Separately, new data from the Centers for Disease Control and Prevention found that the vaccines from Pfizer and BioNTech and Moderna were reassuringly safe and that side effects were rare. The agency examined nearly 14 million vaccinations and found nearly 7,000 reports of adverse events — including headaches, fatigue and muscle aches — and said that 91 percent of those cases were not serious.
My colleague Katie Thomas, who covers the business of health care, told me that this rush of new studies and information is what happens when medicine begins to be used in the real world.
“Before the vaccine began to roll out, all we had to go on were the large-scale clinical trials,” she said. “Now, as millions of people get these shots around the world, we are starting to learn more about how they work in the real world — from how far apart one can space shots to how they can be stored to the risks of side effects. And so far, the results are largely positive and encouraging.”
Vaccine alarmism. In The Morning newsletter, our Times colleague David Leonhardt addressed the conflicting messaging that may dissuade people from getting vaccinated. Polls suggest that nearly half of Americans would refuse a shot if one were offered to them.
The early-bird special
Older Americans have been among the first in line to receive Covid-19 vaccinations, and now some are reaping the rewards of inoculation by breaking out of their bubbles to travel.
While their children and grandchildren continue to wait for a vaccine, Americans over 65 are driving a new wave of bookings in hotels, cruise lines and tours.
My colleague Debra Kamin reports that women in their 60s and 70s are booking trips to South America with friends, couples are escaping to Hawaii, while others are frequenting resorts closer to home. The increase in booked trips has been a badly needed boon to the battered tourism industry, and hotels and tour operators are responding with new programming and features geared toward an older demographic.
Still, the return to leisure travel spearheaded by older Americans offers limited comfort to the airline industry, which had a terrible year in 2020. Air travel has recovered somewhat in recent months, but airlines rely disproportionally on revenue from corporate travelers, not tourists, and it doesn’t look like business travel will rebound anytime soon.
Looking ahead, Airlines for America, an industry association, doesn’t expect passenger numbers to recover to 2019 levels until at least 2023. Airlines might have to wait even longer if the spread of coronavirus variants or a delay in vaccinations leads to a dip in the fragile recovery.
Vaccine rollout
Russia has bolstered several longstanding foreign policy goals by offering Sputnik V around the world. But it has limited production capacity.
A health administrator in Florida said that two women “dressed up as grannies” in an attempt to get vaccinated.

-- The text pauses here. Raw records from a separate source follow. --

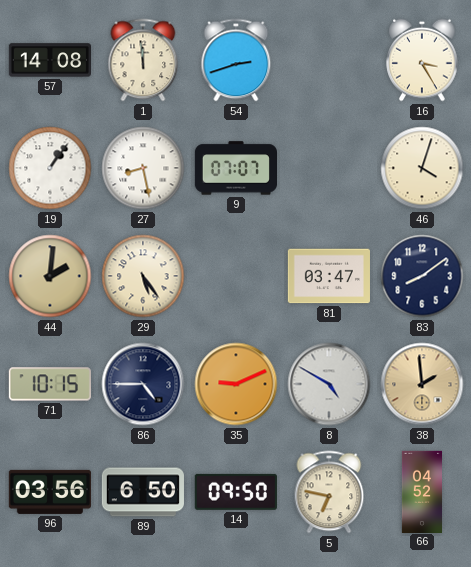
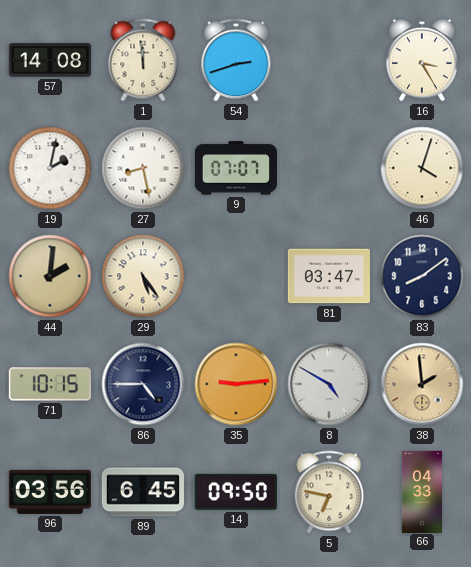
19: 1:06 -> 2:02
35: 9:11 -> 9:14
89: 6:50 -> 6:45
66: 04:52 -> 04:33
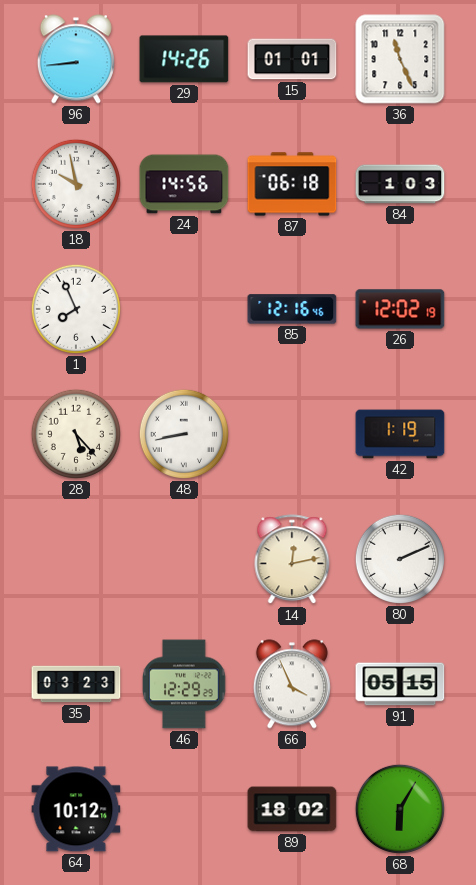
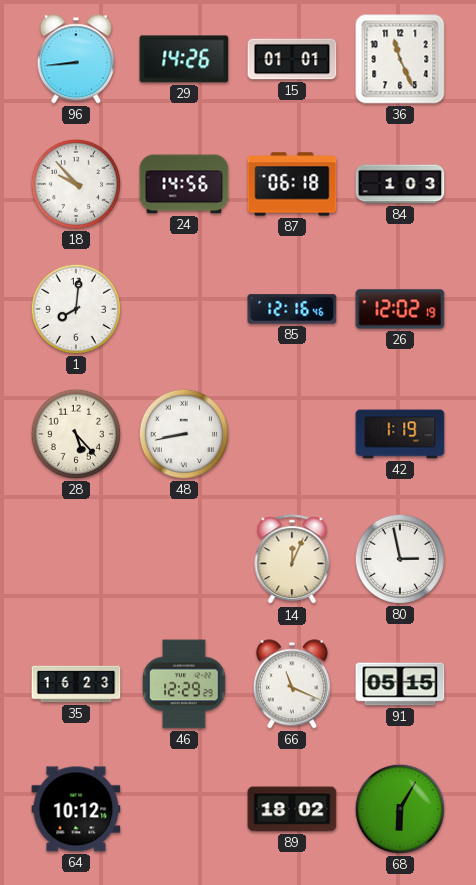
18: 9:58 -> 9:53
1: 7:56 -> 8:01
14: 12:13 -> 12:04
80: 2:11 -> 2:58
35: 03:23 -> 16:23
66: 3:56 -> 11:19
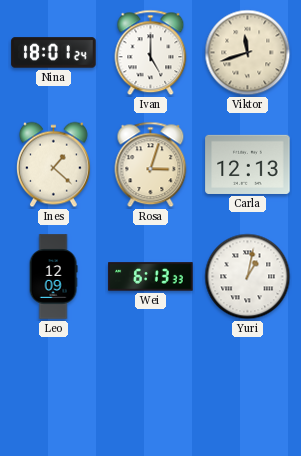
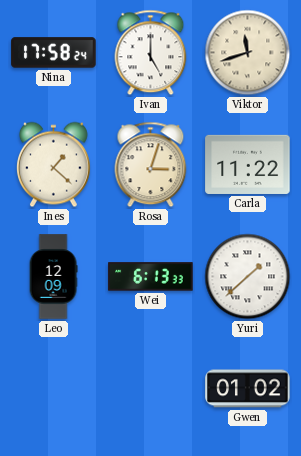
Nina: 18:01 -> 17:58
Carla: 12:13 -> 11:22
Yuri: 1:02 -> 1:38
Gwen: none -> 01:02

The Vatican is promoting vaccinations but won’t punish those who decline them
What else we’re following
The director general of the World Health Organization warned that humanity could be “back at square one” if vaccination campaigns in some countries leave others behind.
Gov. Andrew Cuomo is expanding the capacity of indoor dining in New York City to 35 percent next Friday. But are New Yorkers ready to eat inside again?
Medical schools are producing more graduates, but residency programs haven’t kept up, leaving thousands of young doctors “chronically unmatched” and deep in debt.
Schools could return to a pre-pandemic normal. Restaurants and theaters could open, and travel could return. The Atlantic took a look at what summer 2021 might look like.
Two passengers who falsified coronavirus tests before boarding a plane to Canada were fined about $13,500, Reuters reports.
To get a coronavirus vaccination last weekend, Frances H. Goldman, 90, walked six miles in the snow.
What you’re doing
For years I have held in my tears. Now I just let them flow.